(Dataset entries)
····················

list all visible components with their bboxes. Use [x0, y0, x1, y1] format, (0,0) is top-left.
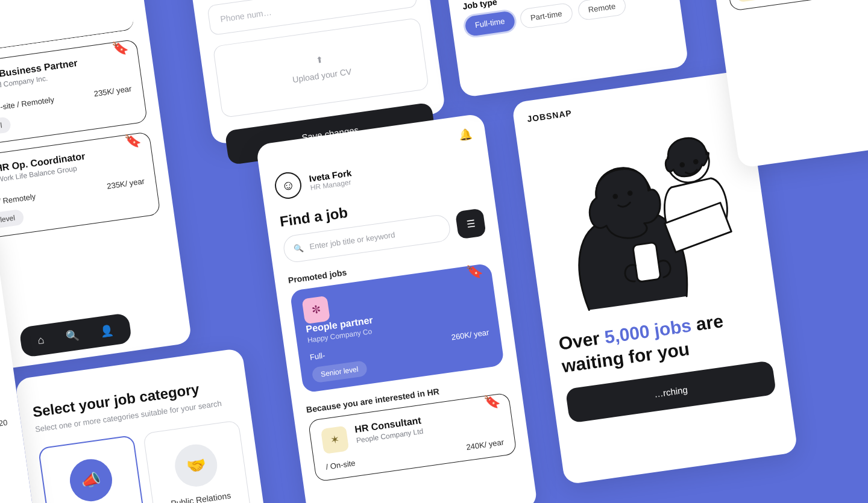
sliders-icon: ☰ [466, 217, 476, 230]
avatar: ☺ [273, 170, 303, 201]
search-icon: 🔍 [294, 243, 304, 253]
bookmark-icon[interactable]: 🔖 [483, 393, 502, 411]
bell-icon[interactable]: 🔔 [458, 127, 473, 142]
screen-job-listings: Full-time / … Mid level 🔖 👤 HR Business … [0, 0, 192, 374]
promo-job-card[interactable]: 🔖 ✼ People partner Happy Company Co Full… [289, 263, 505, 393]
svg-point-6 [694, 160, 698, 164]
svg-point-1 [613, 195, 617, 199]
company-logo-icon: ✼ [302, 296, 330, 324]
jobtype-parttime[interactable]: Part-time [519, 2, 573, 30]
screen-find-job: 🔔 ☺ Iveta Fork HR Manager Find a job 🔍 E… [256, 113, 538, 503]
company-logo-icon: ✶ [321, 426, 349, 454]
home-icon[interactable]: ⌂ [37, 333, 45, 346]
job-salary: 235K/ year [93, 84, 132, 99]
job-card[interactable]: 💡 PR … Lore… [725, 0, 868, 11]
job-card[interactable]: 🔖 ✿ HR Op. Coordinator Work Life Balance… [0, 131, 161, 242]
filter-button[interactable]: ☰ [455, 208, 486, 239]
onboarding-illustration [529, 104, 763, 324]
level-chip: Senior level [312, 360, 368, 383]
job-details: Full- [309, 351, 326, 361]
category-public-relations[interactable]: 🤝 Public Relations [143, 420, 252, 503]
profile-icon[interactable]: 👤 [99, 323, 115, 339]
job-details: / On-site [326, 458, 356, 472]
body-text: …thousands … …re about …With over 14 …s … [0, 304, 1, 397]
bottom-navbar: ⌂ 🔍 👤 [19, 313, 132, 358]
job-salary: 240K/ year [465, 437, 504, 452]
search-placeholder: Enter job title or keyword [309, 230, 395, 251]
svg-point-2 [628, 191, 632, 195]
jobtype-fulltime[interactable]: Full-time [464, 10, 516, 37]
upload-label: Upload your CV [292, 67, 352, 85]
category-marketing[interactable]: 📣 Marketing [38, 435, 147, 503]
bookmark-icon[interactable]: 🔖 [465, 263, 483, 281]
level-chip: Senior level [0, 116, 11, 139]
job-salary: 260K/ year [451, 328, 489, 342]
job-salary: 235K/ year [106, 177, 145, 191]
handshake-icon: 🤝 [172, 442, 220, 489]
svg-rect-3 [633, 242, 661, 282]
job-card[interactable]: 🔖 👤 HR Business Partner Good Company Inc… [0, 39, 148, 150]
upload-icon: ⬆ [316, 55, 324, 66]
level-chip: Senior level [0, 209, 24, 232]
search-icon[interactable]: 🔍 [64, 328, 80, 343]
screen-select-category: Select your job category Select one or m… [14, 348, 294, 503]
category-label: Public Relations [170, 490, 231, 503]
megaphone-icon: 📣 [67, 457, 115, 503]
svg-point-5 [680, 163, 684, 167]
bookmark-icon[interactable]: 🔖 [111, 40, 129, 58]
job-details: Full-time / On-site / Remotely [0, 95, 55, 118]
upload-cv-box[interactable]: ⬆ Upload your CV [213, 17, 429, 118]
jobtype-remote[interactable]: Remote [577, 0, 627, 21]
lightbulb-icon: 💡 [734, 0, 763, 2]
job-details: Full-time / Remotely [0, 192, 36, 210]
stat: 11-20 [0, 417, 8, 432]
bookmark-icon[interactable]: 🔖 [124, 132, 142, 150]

····················

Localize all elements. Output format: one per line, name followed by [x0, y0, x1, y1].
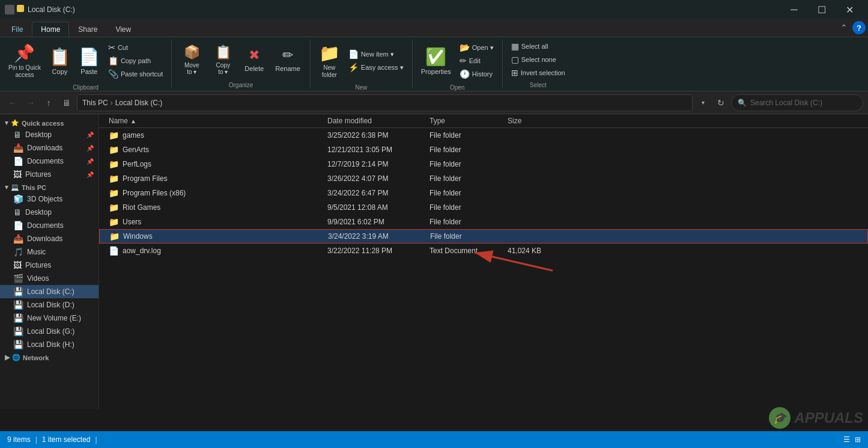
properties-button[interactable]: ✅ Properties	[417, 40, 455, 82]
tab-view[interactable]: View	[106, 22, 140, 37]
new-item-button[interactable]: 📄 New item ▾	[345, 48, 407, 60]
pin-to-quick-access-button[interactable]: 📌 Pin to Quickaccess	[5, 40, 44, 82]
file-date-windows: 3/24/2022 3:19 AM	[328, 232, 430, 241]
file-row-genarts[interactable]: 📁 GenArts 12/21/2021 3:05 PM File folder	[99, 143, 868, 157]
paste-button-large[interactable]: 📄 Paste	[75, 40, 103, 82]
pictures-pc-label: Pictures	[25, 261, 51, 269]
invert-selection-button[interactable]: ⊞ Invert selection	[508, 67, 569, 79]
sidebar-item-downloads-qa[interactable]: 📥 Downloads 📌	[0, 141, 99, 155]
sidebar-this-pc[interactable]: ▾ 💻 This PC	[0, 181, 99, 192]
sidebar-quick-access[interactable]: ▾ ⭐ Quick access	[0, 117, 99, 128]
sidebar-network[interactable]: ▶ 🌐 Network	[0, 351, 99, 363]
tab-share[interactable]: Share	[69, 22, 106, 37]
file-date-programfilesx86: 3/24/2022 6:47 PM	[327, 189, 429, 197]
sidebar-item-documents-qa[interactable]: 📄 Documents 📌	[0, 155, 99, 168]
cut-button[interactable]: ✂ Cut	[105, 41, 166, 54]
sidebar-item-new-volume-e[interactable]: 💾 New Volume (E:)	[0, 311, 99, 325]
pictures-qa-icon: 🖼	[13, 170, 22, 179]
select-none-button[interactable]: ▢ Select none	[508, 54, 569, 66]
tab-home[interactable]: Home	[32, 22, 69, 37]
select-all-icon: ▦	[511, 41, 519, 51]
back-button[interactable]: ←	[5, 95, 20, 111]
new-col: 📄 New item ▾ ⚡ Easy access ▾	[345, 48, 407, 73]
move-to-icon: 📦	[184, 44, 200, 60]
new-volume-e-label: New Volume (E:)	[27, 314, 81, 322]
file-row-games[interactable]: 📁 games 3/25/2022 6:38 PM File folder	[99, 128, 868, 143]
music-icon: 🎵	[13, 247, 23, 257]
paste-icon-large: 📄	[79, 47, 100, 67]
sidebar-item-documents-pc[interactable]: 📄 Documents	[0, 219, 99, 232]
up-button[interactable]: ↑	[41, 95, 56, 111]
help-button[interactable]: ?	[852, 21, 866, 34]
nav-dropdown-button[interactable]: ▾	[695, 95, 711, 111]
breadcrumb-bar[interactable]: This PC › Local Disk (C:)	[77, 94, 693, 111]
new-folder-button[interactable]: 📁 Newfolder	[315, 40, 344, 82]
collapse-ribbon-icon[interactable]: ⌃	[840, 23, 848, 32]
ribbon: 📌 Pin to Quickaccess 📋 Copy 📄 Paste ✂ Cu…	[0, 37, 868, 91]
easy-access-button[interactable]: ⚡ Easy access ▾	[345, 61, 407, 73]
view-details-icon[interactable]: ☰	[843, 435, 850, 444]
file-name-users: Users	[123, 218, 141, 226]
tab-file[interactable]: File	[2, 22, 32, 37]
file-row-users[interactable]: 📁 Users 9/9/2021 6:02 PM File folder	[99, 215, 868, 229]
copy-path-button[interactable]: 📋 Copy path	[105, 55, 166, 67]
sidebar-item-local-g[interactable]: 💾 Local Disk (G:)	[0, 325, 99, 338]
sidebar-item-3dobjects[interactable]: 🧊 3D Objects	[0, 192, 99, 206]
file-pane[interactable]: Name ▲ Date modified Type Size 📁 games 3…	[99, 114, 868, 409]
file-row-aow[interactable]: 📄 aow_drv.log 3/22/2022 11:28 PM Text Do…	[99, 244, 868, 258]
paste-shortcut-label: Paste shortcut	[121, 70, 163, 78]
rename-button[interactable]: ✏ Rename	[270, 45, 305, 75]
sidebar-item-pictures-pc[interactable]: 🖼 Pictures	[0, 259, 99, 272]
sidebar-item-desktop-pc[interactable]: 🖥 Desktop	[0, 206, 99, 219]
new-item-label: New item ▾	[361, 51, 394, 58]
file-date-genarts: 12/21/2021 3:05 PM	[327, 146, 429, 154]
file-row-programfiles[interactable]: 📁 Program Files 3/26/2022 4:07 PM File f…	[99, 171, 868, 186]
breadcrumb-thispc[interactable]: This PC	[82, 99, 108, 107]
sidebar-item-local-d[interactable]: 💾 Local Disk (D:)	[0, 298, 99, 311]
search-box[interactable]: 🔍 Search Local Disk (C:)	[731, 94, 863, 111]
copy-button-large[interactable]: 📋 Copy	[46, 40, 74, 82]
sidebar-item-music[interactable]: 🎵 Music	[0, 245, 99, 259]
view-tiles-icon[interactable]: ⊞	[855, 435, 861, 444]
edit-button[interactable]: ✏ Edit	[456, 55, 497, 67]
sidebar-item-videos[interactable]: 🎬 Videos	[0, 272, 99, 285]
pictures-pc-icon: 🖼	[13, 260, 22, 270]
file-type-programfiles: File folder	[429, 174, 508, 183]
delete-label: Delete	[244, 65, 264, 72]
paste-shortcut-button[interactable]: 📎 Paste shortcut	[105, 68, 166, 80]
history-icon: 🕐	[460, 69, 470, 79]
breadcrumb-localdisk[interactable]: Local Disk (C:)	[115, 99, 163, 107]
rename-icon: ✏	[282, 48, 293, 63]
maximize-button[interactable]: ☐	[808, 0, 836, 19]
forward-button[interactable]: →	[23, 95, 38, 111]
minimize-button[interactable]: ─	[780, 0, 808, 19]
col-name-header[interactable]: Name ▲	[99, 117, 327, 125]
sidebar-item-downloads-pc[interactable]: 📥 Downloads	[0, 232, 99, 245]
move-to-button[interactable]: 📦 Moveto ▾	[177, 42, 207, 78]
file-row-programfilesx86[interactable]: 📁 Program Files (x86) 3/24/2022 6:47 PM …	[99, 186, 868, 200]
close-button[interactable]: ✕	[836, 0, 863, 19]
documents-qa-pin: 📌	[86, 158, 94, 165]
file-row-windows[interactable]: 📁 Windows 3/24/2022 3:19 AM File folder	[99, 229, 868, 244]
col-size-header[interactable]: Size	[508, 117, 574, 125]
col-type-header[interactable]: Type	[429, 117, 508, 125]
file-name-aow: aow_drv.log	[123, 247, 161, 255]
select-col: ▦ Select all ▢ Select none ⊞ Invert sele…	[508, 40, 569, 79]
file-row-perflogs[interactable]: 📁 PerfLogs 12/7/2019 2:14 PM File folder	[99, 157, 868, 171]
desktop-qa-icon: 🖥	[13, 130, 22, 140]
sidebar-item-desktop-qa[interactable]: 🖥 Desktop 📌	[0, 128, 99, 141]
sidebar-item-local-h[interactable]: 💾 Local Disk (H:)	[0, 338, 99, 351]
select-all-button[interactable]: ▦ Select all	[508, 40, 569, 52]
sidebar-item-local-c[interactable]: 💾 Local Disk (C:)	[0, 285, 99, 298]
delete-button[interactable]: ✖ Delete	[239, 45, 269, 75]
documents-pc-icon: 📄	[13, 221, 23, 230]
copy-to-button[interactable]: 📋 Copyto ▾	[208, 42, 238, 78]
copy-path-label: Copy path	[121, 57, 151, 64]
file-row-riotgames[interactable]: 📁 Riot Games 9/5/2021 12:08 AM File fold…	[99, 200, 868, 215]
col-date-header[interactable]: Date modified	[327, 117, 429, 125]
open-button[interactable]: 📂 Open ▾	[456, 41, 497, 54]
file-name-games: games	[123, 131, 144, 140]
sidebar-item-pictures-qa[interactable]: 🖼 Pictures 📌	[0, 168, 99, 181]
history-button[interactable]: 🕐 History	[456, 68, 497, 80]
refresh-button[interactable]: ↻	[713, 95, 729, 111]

····················

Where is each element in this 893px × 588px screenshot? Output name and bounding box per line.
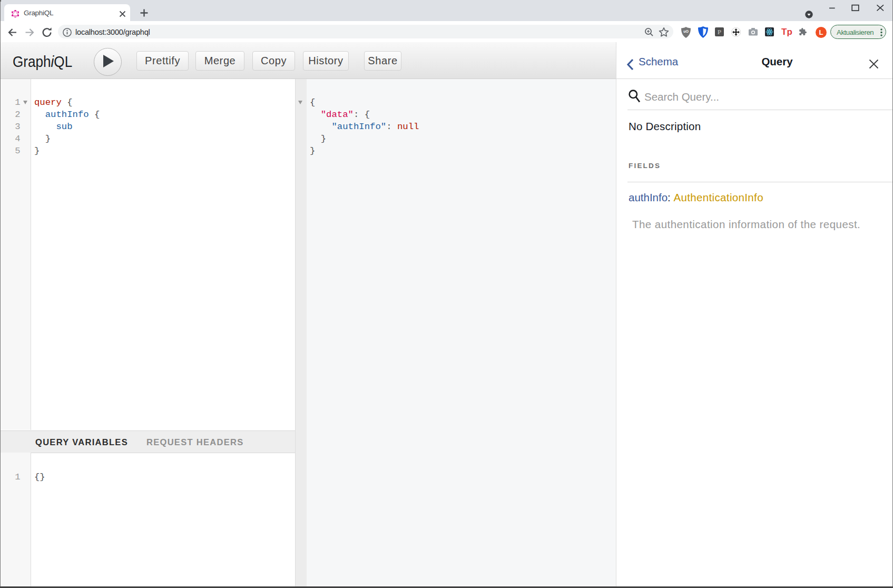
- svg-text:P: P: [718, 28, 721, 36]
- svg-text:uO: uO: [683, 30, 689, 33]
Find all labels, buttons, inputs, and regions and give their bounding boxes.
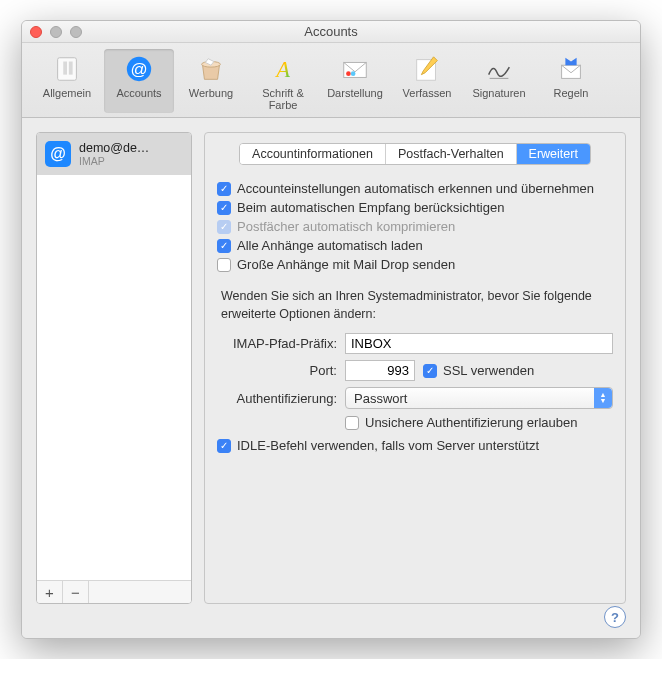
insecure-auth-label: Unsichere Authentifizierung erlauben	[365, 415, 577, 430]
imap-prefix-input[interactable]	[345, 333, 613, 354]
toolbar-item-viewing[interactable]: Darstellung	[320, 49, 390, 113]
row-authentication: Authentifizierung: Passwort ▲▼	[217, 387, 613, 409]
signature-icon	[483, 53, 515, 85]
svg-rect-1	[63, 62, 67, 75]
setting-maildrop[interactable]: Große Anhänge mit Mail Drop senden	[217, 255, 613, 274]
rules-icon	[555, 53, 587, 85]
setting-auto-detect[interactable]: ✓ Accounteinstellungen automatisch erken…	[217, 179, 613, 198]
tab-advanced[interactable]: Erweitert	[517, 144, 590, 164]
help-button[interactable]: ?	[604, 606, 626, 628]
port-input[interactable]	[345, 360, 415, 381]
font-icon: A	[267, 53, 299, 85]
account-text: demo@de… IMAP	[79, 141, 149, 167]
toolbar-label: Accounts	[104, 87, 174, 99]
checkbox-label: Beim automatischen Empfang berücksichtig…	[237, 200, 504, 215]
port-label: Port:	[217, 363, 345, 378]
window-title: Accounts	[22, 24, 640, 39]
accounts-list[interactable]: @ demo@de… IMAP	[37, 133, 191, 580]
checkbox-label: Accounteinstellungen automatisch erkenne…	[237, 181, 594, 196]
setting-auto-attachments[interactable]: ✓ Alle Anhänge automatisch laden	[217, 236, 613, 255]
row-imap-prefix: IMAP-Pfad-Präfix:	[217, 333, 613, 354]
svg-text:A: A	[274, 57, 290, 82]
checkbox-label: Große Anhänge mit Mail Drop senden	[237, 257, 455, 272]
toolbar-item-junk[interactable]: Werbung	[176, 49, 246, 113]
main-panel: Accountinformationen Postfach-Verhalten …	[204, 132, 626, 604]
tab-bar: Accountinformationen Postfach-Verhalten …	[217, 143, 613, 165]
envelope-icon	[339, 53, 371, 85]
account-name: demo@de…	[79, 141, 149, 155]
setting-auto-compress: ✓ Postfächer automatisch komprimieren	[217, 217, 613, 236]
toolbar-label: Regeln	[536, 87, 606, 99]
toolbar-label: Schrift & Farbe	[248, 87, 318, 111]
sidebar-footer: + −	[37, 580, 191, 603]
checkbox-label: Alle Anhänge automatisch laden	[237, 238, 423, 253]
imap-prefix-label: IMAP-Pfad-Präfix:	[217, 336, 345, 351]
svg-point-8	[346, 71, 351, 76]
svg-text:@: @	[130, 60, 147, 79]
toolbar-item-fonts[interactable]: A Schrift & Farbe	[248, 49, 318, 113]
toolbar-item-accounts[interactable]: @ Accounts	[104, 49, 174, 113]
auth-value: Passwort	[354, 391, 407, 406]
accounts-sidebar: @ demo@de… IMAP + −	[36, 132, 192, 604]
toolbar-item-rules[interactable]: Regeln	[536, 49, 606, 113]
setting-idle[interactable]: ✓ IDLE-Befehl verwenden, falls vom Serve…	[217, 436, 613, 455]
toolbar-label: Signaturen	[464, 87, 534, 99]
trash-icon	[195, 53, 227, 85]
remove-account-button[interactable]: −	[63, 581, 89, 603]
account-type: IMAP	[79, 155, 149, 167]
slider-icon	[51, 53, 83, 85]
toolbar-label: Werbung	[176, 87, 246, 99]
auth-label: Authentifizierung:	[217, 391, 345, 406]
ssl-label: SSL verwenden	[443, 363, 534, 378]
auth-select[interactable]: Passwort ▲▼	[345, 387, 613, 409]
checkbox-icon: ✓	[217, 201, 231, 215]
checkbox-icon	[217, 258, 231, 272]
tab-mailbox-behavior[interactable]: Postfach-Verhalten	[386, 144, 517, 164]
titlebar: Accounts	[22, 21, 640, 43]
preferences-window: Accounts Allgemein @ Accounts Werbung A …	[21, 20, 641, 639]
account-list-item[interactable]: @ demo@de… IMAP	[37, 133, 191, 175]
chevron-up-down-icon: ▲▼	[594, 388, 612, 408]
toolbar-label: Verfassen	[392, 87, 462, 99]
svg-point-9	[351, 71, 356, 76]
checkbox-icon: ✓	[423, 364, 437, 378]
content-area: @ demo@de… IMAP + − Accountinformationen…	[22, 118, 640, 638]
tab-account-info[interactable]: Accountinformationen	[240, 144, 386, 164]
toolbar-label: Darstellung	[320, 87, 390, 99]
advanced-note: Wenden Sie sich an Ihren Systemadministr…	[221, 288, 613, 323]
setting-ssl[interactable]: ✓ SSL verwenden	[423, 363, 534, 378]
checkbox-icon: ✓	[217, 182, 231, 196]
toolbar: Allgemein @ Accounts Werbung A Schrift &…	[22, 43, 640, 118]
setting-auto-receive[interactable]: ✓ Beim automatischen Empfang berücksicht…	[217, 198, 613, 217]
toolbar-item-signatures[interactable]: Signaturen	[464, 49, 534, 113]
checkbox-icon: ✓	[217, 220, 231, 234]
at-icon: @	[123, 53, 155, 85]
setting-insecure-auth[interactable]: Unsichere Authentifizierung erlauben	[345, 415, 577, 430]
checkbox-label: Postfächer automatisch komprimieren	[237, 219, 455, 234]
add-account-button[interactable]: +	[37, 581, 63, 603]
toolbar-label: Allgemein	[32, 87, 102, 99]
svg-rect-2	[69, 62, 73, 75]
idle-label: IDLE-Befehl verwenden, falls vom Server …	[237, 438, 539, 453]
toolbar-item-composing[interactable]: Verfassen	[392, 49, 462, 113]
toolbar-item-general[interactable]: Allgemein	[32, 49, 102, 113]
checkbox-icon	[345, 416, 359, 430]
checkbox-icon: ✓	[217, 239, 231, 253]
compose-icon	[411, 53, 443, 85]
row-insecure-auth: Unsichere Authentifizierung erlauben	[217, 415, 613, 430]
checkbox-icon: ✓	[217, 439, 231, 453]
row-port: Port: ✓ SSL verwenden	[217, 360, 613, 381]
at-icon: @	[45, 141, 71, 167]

····················

## Exercise brief
What are the lines above that hold the string "Volume"? Copy them.

## Result below
sidebar-item-new-volume-e[interactable]: 💾 New Volume (E:)	[0, 311, 99, 325]
new-volume-e-label: New Volume (E:)	[27, 314, 81, 322]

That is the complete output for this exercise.